Published Oct 2, 2009
Does your healthcare facility hire employees with HIV or hepatitis? Or is it a don't ask don't tell policy thing?
DeLana_RN, BSN, RN
819 Posts
I just started working at a large hospital. No one asked about hepatitis or HIV at Employee Health (and believe me, they wanted to know everything else). I know a few nurses who work there who are hep-positive; one works in the ICU. Employee Health knows about her status because she didn't respond to the HBV vaccine - that's when she found out she had been infected, without symptoms, probably since childhood.
So no, it should not be a problem.
DeLana
and in OB, for years we used DeLee suction catheters on babies..the nurse was the suction, there was a trap that was supposed to catch fluid/mucus...only problem, trap didn't always work, and the nurse got a mouthful:no:
dulcemorena
26 Posts
wow your facility tested you for HIV? Ive never heard of such a thing, I didnt even think it was legal for anyone to ask your HIV status besides your own physician. Thats crazy, its discrimination. I know of someone who is Hep B pos but I dont think she ever had a problem finding a job. Ive never been asked either in an interview and I dont see how any employer can really ask that. Yet there was a story aroud the area where a bunch of pts were infected with Hep C because a surg tech (who was an addict) passed it onto them, so it must be scary as an employer to hire people not knowing what they could possibly pass onto the patients, yet how can you turn a good employee away because of something that they cant help?
D.R.A.
207 Posts
While I can understand why a facility would want to know, I do find it legally on the line for them to ask. I am a nursing student (start in Jan) and someone I know, who has HSV2 choose not to deliver her baby in the county where she will become employed when she graduates nursing school b/c she felt they wouldn't hire her if they saw this in her hospital medical record.
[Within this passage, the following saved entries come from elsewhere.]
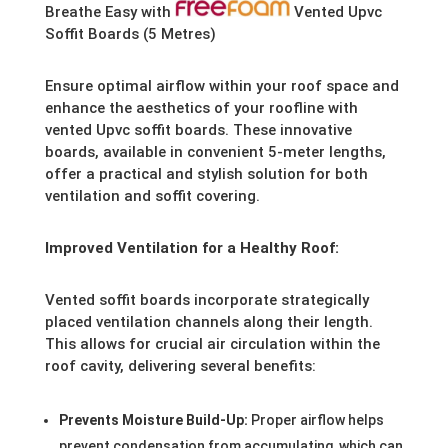
Breathe Easy with
Vented Upvc
Soffit Boards (5 Metres)
Ensure optimal airflow within your roof space and
enhance the aesthetics of your roofline with
vented Upvc soffit boards. These innovative
boards, available in convenient 5-meter lengths,
offer a practical and stylish solution for both
ventilation and soffit covering.
Improved Ventilation for a Healthy Roof:
Vented soffit boards incorporate strategically
placed ventilation channels along their length.
This allows for crucial air circulation within the
roof cavity, delivering several benefits:
Prevents Moisture Build-Up:
Proper airflow helps
prevent condensation from accumulating, which can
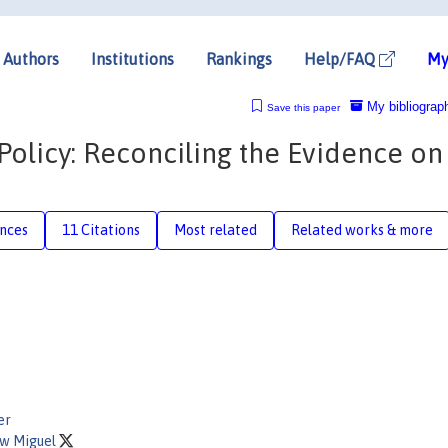
Authors
Institutions
Rankings
Help/FAQ
My
My bibliograp
Save this paper
Policy: Reconciling the Evidence on
nces
11 Citations
Most related
Related works & more
er
w Miguel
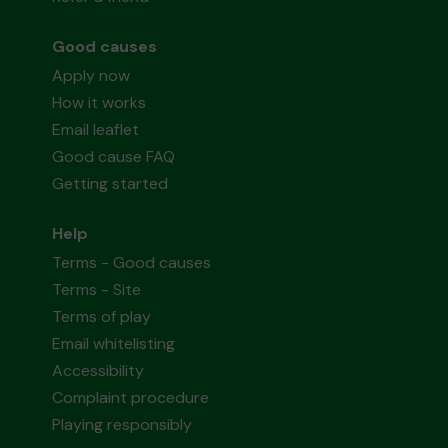
Good causes
Apply now
How it works
Email leaflet
Good cause FAQ
Getting started
Help
Terms - Good causes
Terms - Site
Terms of play
Email whitelisting
Accessibility
Complaint procedure
Playing responsibly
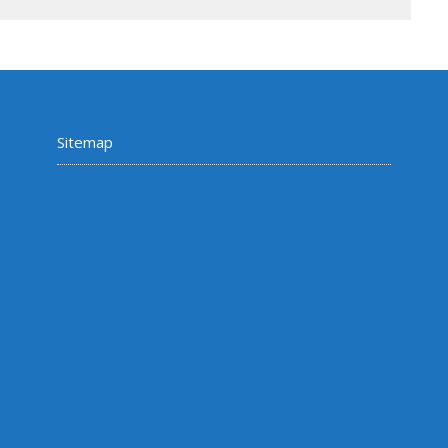
Sitemap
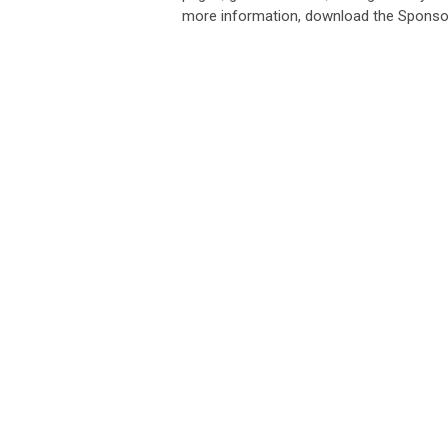
more information, download the Sponsor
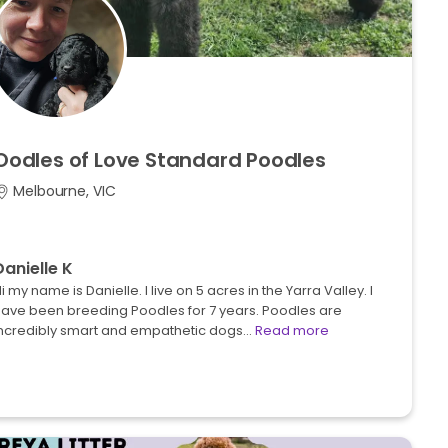
Oodles
of
Love
Standard
Poodles
Melbourne, VIC
Danielle K
i my name is Danielle. I live on 5 acres in the Yarra Valley. I
ave been breeding Poodles for 7 years. Poodles are
incredibly smart and empathetic dogs…
Read more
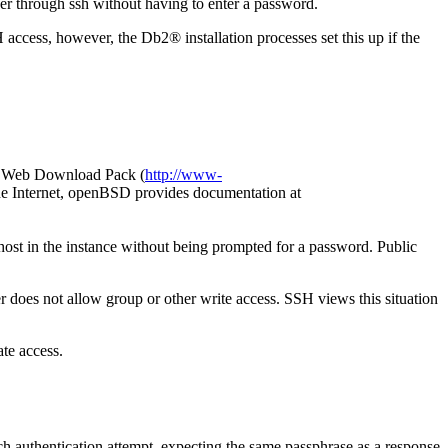
rver through ssh without having to enter a password.
H access, however, the
Db2®
installation processes set this up if the
nd Web Download Pack (
http://www-
e Internet, openBSD provides documentation at
 host in the instance without being prompted for a password. Public
er does not allow group or other write access. SSH views this situation
ate access.
ch authentication attempt, expecting the same passphrase as a response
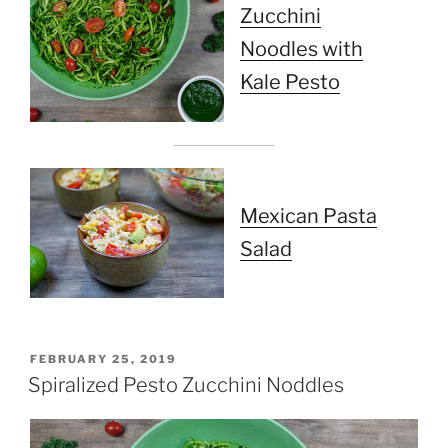
Zucchini
Noodles with
Kale Pesto
Mexican Pasta
Salad
POSTED
FEBRUARY 25, 2019
ON
Spiralized Pesto Zucchini Noddles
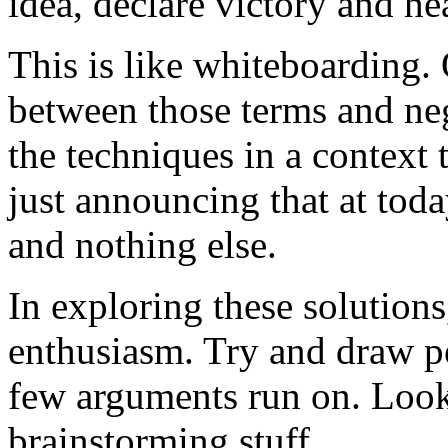
idea, declare victory and hea
This is like whiteboarding.
between those terms and neg
the techniques in a context 
just announcing that at tod
and nothing else.
In exploring these solutions
enthusiasm. Try and draw pe
few arguments run on. Look 
brainstorming stuff.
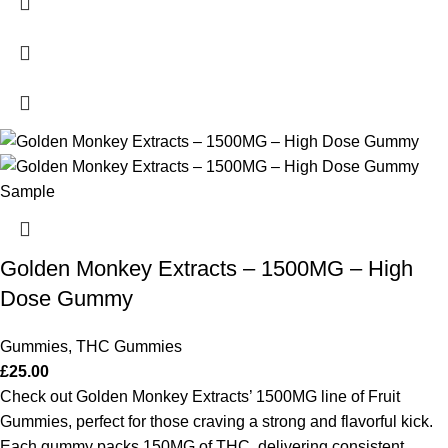
Golden Monkey Extracts – 1500MG – High
Dose Gummy
Gummies
,
THC Gummies
£
25.00
Check out Golden Monkey Extracts’ 1500MG line of Fruit
Gummies, perfect for those craving a strong and flavorful kick.
Each gummy packs 150MG of THC, delivering consistent,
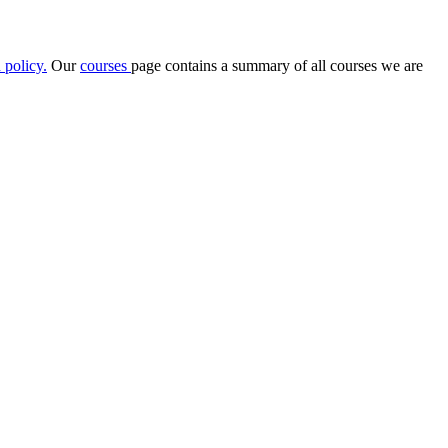
 policy
.
Our
courses
page contains a summary of all courses we are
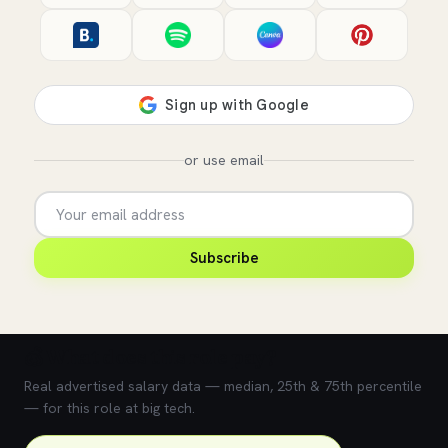
or use email
Subscribe
💰 What does this role pay?
Real advertised salary data — median, 25th & 75th percentile
— for this role at big tech.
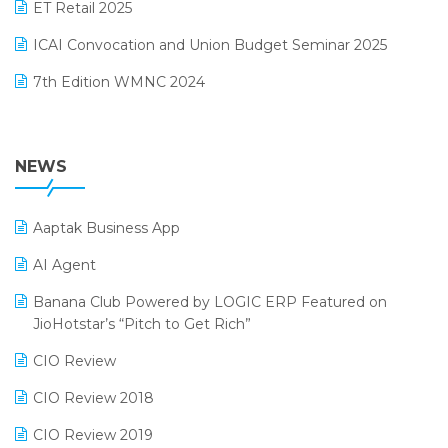
October 2024 Edition
ET Retail 2025
Omni-Channel Retailing
September 2024 Edition
ICAI Convocation and Union Budget Seminar 2025
Order Management Software
August 2024 Edition
7th Edition WMNC 2024
Payroll Software
July 2024 Edition
36th Edition GTE 2024
Pharma ERP Software
38th Regional Conference of WIRC 2024
NEWS
POS Software
25th Silver Jubliee Garment Fair 2024
Procurement Software
Aaptak Business App
SIGA Fair 2024
Promotional Scheme Management Software
AI Agent
CMAI 2024
Purchase Management Software
Banana Club Powered by LOGIC ERP Featured on
Bengaluru Retail Summit 2024 (RAI)
Reporting Software
JioHotstar’s “Pitch to Get Rich”
Phygital Retail Convention 2024
Restaurant Software
CIO Review
India Fashion Forum 2024
Retail Software
CIO Review 2018
India Food Forum 2023
SaaS Software
CIO Review 2019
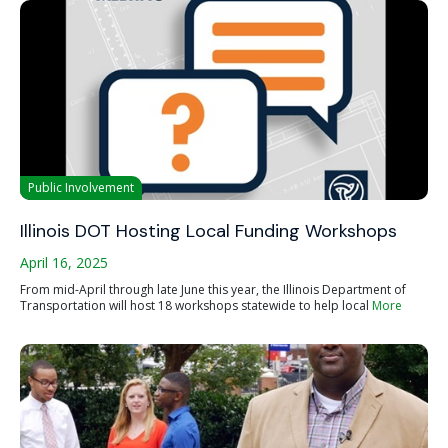
Public Involvement
Illinois DOT Hosting Local Funding Workshops
April 16, 2025
From mid-April through late June this year, the Illinois Department of
Transportation will host 18 workshops statewide to help local
More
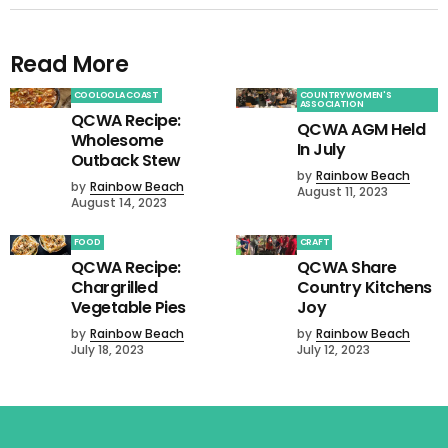
Read More
COOLOOLA COAST
COUNTRY WOMEN'S
ASSOCIATION
QCWA Recipe:
QCWA AGM Held
Wholesome
In July
Outback Stew
by
Rainbow Beach
by
Rainbow Beach
August 11, 2023
August 14, 2023
FOOD
CRAFT
QCWA Recipe:
QCWA Share
Chargrilled
Country Kitchens
Vegetable Pies
Joy
by
Rainbow Beach
by
Rainbow Beach
July 18, 2023
July 12, 2023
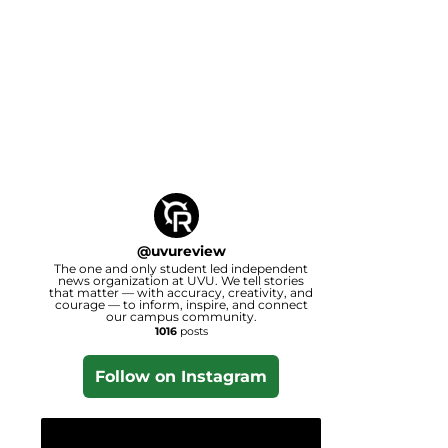
@
uvureview
The one and only student led independent
news organization at UVU. We tell stories
that matter — with accuracy, creativity, and
courage — to inform, inspire, and connect
our campus community.
1016
posts
Follow on Instagram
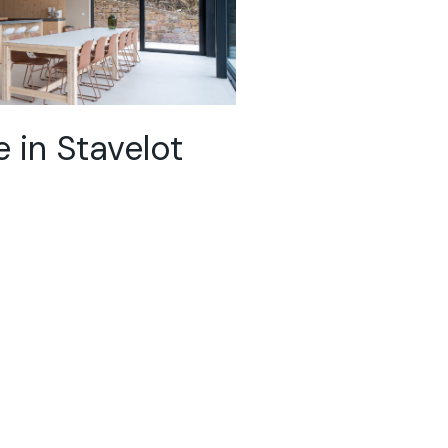
 in Stavelot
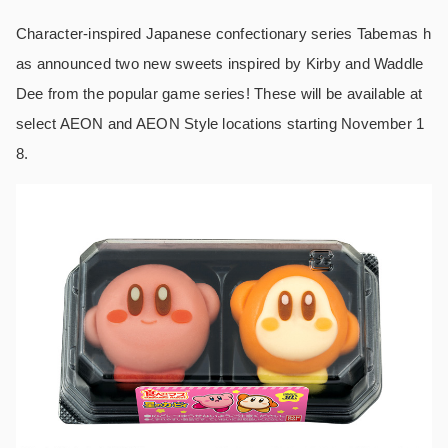
Character-inspired Japanese confectionary series Tabemas h
as announced two new sweets inspired by Kirby and Waddle
Dee from the popular game series! These will be available at
select AEON and AEON Style locations starting November 1
8.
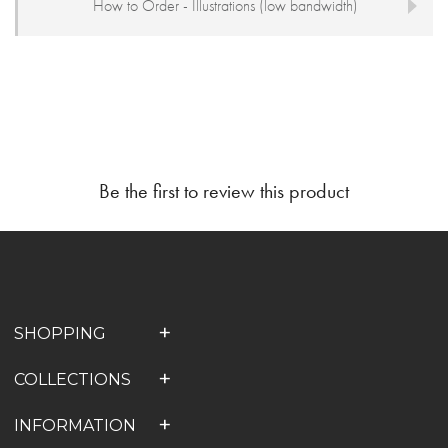
How to Order - Illustrations (low bandwidth)
Be the first to review this product
SHOPPING
COLLECTIONS
INFORMATION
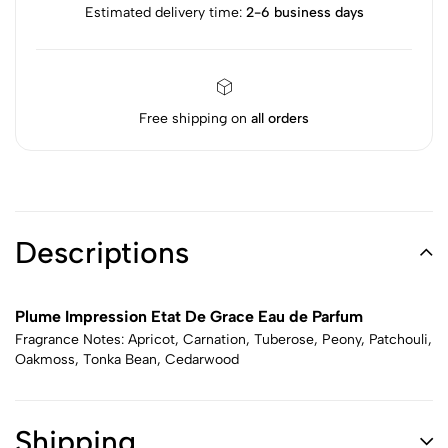
Estimated delivery time:
2-6 business days
Free shipping on
all orders
Descriptions
Plume Impression Etat De Grace Eau de Parfum
Fragrance Notes: Apricot, Carnation, Tuberose, Peony, Patchouli,
Oakmoss, Tonka Bean, Cedarwood
Shipping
Patients, on the other hand, are required to agree to mandatory testing before being treated by a facility, should an exposure to blood/body fluid/needle stick occur, at least at most facilities in my area.
MikeyBSN
439 Posts
I know there have been several cases in which an employer fired an HIV positive health care worker and, if I remember correctly, states courts found it illegal in every case. I'm not sure about Hep-C, but it would likely violate federal law as discrimination due to disability.
Fig77
69 Posts
Employer shouldn't care about if employee has HIV or hepatitis. It should be the responsibility of State Board of Nursing who executes licences for nurses to make sure or instill the universal healthcare's protective measurement while doing cares with integrity. Integrity with using PPE is what schools should work on for the student. I know a lot of nurses who have no integrity with doing the proper treatments or three checks with med administration. These nurses are liability for serious infections if they got HIV or hepatitis.
island40
328 Posts
They can't ask but as soon as you file your Family or Medical Leave Act (FMLA) forms everyone knows.
Problem is also proving that they did not hire you because of your illness. I have IBD a chronic illness that has caused me to miss work sometimes for 6 months or more. When a prospective employer looks at my work record they always ask why I left a job and what I did during the jobless times. Without lying it is difficult to explain these lapses in work and not disclose my illness. Difficult to tell if they decided to not hire me because of my illness or something else.
diane227, LPN, RN
1,941 Posts
In most hospitals it depends on what area you are going to work in. Some places won't know unless you tell them. They do not test people for HIV so unless you tell them, they won't know. Most hospitals have asked me about hepatitis however because they want us to have the vaccine we we are not hep C positive.